Letztlich habe ich an meinem persönlichen Gemütszustand gearbeitet, um den Stress sowie den Zustand von Angst und Panik zu reduzieren. Denn dies kann auch Auswirkung auf die Hormone und das reproduktive System haben. Diese Veränderungen führten zu meiner ersten erfolgreichen Schwangerschaft.

Heute helfen Sie anderen Frauen mit einem Ratgeber und ihrer Kinderwunsch-Therapie. Wie kam Ihnen die Idee dazu?

Dies hat sich alles im Laufe der Zeit entwickelt. Ich hatte am Anfang die Facebook-Gruppe «Kinderwunsch-Ladies» gegründet, um mich selbst mit Gleichgesinnten auszutauschen. Dort konnte ich über meine Erfahrungen berichten und wurde von anderen Frauen oftmals nach Rat und Unterstützung gefragt.

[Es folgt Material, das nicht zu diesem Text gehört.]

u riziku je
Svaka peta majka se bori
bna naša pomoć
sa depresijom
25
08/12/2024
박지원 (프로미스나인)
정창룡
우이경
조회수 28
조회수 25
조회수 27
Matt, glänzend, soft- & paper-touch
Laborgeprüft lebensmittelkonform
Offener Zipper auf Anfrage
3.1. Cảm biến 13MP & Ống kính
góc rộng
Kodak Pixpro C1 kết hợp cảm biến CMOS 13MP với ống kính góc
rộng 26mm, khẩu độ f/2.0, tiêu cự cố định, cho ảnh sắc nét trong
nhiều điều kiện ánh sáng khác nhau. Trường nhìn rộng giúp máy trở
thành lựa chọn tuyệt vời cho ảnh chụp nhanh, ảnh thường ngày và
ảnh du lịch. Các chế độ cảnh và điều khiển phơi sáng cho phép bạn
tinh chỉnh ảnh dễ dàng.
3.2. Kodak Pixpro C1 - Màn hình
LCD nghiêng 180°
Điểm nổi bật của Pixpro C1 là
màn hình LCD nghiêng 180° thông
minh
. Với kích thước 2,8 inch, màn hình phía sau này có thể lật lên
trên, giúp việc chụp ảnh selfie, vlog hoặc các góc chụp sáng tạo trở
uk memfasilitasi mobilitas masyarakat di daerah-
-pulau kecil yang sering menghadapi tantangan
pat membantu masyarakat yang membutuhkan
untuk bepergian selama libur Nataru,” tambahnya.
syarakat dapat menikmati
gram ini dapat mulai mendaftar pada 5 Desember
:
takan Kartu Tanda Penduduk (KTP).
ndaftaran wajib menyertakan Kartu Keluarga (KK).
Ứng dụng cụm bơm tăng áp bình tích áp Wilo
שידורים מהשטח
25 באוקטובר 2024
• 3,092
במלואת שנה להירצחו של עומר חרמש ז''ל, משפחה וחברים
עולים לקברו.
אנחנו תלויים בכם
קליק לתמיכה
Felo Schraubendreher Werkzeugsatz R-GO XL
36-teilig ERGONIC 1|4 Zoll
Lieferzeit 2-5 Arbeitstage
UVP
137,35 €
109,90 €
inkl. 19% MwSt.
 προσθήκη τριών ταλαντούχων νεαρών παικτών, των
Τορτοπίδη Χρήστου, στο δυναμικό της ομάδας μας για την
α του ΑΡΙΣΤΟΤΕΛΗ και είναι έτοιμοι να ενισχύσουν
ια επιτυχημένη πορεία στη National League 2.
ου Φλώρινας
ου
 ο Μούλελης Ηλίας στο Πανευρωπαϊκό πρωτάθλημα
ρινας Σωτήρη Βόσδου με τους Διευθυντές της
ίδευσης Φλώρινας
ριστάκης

Diese Anfragen häuften sich und ich konnte sie nicht mehr einzeln beantworten. Deshalb hatte ich die Idee, einen kostenlosen Ratgeber für alle Interessierten zu verfassen. Mittlerweile konnte ich mit meinem kostenlosen Ratgeber sowie mit meiner 1:1-Betreuung und einem Gruppenprogramm zahlreichen Paaren zu ihrem Wunschkind verhelfen. 

Was ist Ihr Geheimtipp, um schwanger zu werden?

Es ist wichtig, stets nach der Ursache zu suchen und nicht nur die Symptome zu bekämpfen. Unser Reproduktionssystem ist komplex und hängt von vielschichtigen Faktoren ab. Deshalb ist es effektiver, wenn die Ursache vollumfänglich untersucht wird. Andernfalls kann das Problem in einer anderen Form und Stelle erneut auftreten. Zudem sollte man aufhören nach der Wunderpille zu suchen, denn die existiert nicht. Meist muss eine Kombination von Faktoren behandelt werden, damit man fruchtbar wird. 

Was würden Sie anderen unfreiwillig kinderlosen Personen weitergeben? 

Gebt nicht auf, werdet aktiv, sucht selbst nach Ursachen und vernachlässigt nicht euren Kopf. Am Ende war es jede Anstrengung Wert, wenn ihr dann euer Wunschkind in den Armen halten könnt.